Expliquant que les femmes sont victimes de différents types de violences, l’intervenante a relevé que « la violence physique est la forme la plus pratiquée contre les femmes au cours des 09 premiers mois de 2018, avec 5.150 femmes victimes contre 5272 cas enregistrés en 2017 ».

Les services de police ont recensé, d’autres types de violence, a ajouté Mme. Khouas soutenant que le nombre d’agressions sexuelles, s’élevait à 105 cas, contre 193 durant la même période de 2017.

S’agissant de la frange d’âge la plus exposée à la violence, la commissaire de Police a indiqué qu’il s’agissait des femmes âgées entre 26 et 35 ans, même représentation pour les agresseurs. Quant à la situation professionnelle, elle est « sans profession » pour la femme violentée, et « chômeur » ou journalier, pour l’agresseur.

Le niveau intellectuel pour l’agresseur et pour la victime est « moyen », selon les explications fournies par Mme Khouas.

Les services de police ont enregistré par ailleurs, une augmentation du taux de violence sur ascendants qui concerne la tranche d’âge de plus de 56 ans, a-t-elle soutenu.

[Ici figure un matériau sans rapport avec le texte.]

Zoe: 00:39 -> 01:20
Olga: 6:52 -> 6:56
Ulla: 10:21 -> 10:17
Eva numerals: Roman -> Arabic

La femme violentée retire souvent la plainte déposée contre l’agresseur, a indiqué Mme Khouas qui souligne, à ce égard, que la femme algérienne s’acquitte de tous les rôles et ne pense pas à son statut de victime, mais plutôt au regard porté par la société et la famille. D’après les statistiques, poursuit l’intervenante, 736 cas de femmes avaient, en 2017, retiré leurs plaintes déposées auprès des services de Police, contre 411 cas de femmes qui s’étaient désistées durant l’année en cours.

Mme Khouas a souligné que la DGSN s’est référée, dans sa vision de lutte contre la violence faite aux femmes, aux recommandations d’une conférence qui a abouti à 14 recommandations relatives au renforcement des capacités et des compétences professionnelles des cadres concernés par la prise en charge des catégories vulnérables et de la coordination avec tous les secteurs ministériels, la société civile, ainsi qu’avec les organisations européennes, aux fins de formation et de concrétisation de zéro violence à l’égard de la femme.

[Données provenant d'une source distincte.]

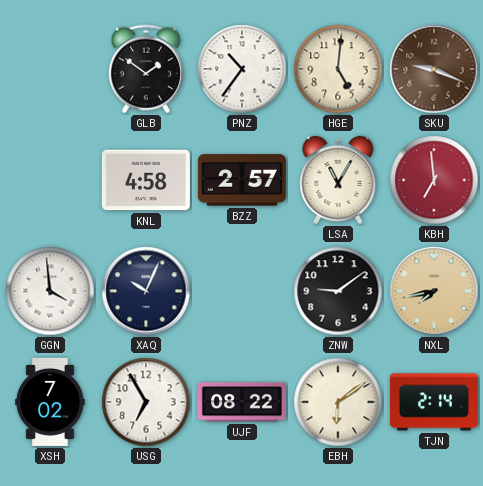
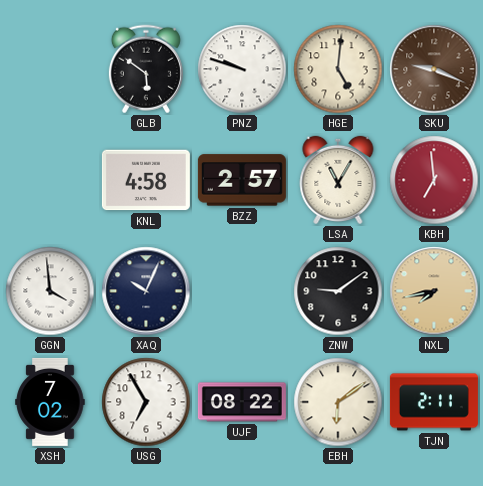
GLB: 1:51 -> 5:51
PNZ: 10:36 -> 9:48
TJN: 2:14 -> 2:11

Pour ce faire, la DGSN s’emploie à lancer un programme dense en vue de consolider les capacités des cadres pour lutter contre les stéréotypes, changer les mentalités et améliorer  la prise en charge des catégories vulnérables et de la femme, en particulier.

Elle a également affirmé que la DGSN s’emploiera à la mise au point d’un guide, contenant les prestations destinées à la femme, dans tous les domaines, tant au plan religieux et sanitaire, que dans le domaine de l’information relative aux centres d’hébergement des femmes violentées, en sus d’information d’ordre juridique, (dépôt de plaintes ou introduction d’actions).

Pour sa part, le président de la Fondation Nationale de Promotion de la Santé et du Développement de la Recherche (FOREM), Mustapha Khiati a affirmé que sa fondation avait enregistré 10.000 cas de maltraitance à l’égard des enfants, au cours des dernières années, dont 2.000 à 3.000 cas d’agressions sexuelles, relevant à ce titre 80% de ces cas avaient été enregistrés au sein même de la famille.

Il a à ce propos, souligné qu’en dépit des efforts consentis par le gouvernement et de l’arsenal juridique, ayant été mobilisés en la matière, il n’en demeure pas moins que la violence demeure une réalité, relevant que la violence verbale, voire parlée à haute voix dans la rue, produit de nouveaux stéréotypes associés à la violence.

M. Khiati a également cité les droits de l’enfant à la santé et à l’enseignement, plaidant dans ce sens, pour la nécessité de traiter le phénomène de la déperdition scolaire des enfants âgés de moins de 16 ans.